Gefahr drohe zum Beispiel für die Verträge des Ölkonzerns Total (FP 52.48 1.37%) und des Flugzeughersteller Airbus (0KVV 99.2 -0.96%). Beide Unternehmen sind stark in den USA engagiert und erzielen einen Grossteil ihres Umsatzes in Dollar.
Für Barclays ist unklar, wie die Europäische Union auf die US-Sanktionen antwortet, um ihre Unternehmen zu schützen. Auf Basis einer Verordnung von 1996 könnte die EU den heimischen Firmen verordnen, die US-Sanktionen nicht zu befolgen. Das könnte das Risiko eines Handelskriegs verschärfen.
Risiko eines Konflikts mit Israel
Malik hält eine Verschärfung der Konfliktlage im Nahen Osten über die laufenden Stellvertreterkonflikte hinaus für möglich. Ein direkter Krieg mit dem Iran sei aber noch wenig wahrscheinlich, solange das Land das Abkommen auch nach dem Rückzug der USA einhalten will. Doch das Risiko einer Auseinandersetzung zwischen Israel und dem Iran sei gestiegen.
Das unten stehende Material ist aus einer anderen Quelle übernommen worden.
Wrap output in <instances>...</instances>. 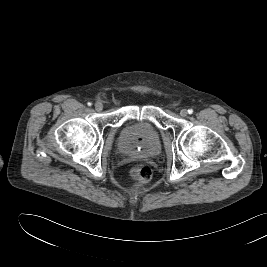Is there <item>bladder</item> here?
Instances as JSON below:
<instances>
[{
    "label": "bladder",
    "instance_id": "obj_1",
    "mask_svg": "<svg viewBox=\"0 0 267 267\" xmlns=\"http://www.w3.org/2000/svg\"><path fill=\"white\" fill-rule=\"evenodd\" d=\"M118 149L129 156L157 157L162 150L159 131L147 120L129 121L119 132Z\"/></svg>",
    "mask_w": 267,
    "mask_h": 267
}]
</instances>
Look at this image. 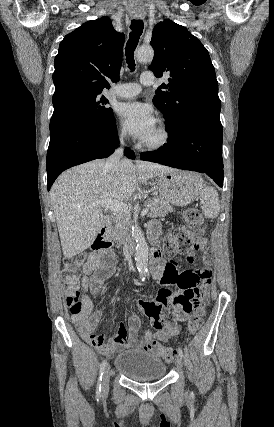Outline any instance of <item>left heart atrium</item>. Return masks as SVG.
<instances>
[{"label": "left heart atrium", "instance_id": "39dd6f15", "mask_svg": "<svg viewBox=\"0 0 274 427\" xmlns=\"http://www.w3.org/2000/svg\"><path fill=\"white\" fill-rule=\"evenodd\" d=\"M116 113L123 128L141 140L147 137L157 124L152 108L142 102L120 104Z\"/></svg>", "mask_w": 274, "mask_h": 427}]
</instances>
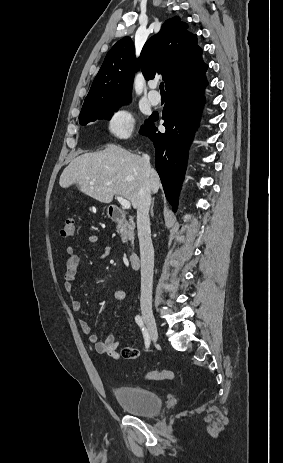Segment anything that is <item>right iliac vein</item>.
Returning <instances> with one entry per match:
<instances>
[{
	"label": "right iliac vein",
	"mask_w": 283,
	"mask_h": 463,
	"mask_svg": "<svg viewBox=\"0 0 283 463\" xmlns=\"http://www.w3.org/2000/svg\"><path fill=\"white\" fill-rule=\"evenodd\" d=\"M142 316H143V319L148 327V330H149V333H150V336L152 338L153 341H157L158 339V330H157V325H156V321H155V318L152 314L151 311L149 310H143L142 312Z\"/></svg>",
	"instance_id": "obj_1"
}]
</instances>
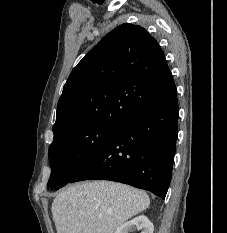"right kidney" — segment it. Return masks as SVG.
I'll use <instances>...</instances> for the list:
<instances>
[{"instance_id":"1","label":"right kidney","mask_w":227,"mask_h":233,"mask_svg":"<svg viewBox=\"0 0 227 233\" xmlns=\"http://www.w3.org/2000/svg\"><path fill=\"white\" fill-rule=\"evenodd\" d=\"M133 228L141 230V233H153L154 231L153 223L146 216L140 215L122 224L115 233H129Z\"/></svg>"}]
</instances>
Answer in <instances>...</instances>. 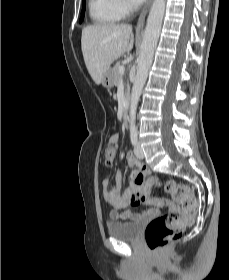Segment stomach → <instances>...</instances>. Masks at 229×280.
<instances>
[{
    "mask_svg": "<svg viewBox=\"0 0 229 280\" xmlns=\"http://www.w3.org/2000/svg\"><path fill=\"white\" fill-rule=\"evenodd\" d=\"M102 86L106 89H111L114 86V72L113 69L109 68L103 76L101 81Z\"/></svg>",
    "mask_w": 229,
    "mask_h": 280,
    "instance_id": "stomach-1",
    "label": "stomach"
}]
</instances>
An den Börsen der Staaten des Golfkooperationsrats (Gulf Cooperation Council, GCC) blickt man nervös auf die Entwicklung im Iran. In der Vergangenheit hätte bei erhöhter geopolitischer Unsicherheit jeweils der positive Effekt höherer Ölpreise überwogen, betont Malik. Damals seien die betroffenen Konfliktländer wie Syrien und Libanon für internationale Investoren nicht wichtig gewesen.
Doch nun müssten die Länder des Nahen Ostens für eine Seite entscheiden. Der Raum für eine neutrale Positionierung werde für relativ wichtige Märkte wie Dubai, Kuwait, Oman, Pakistan, Katar und die Türkei kleiner.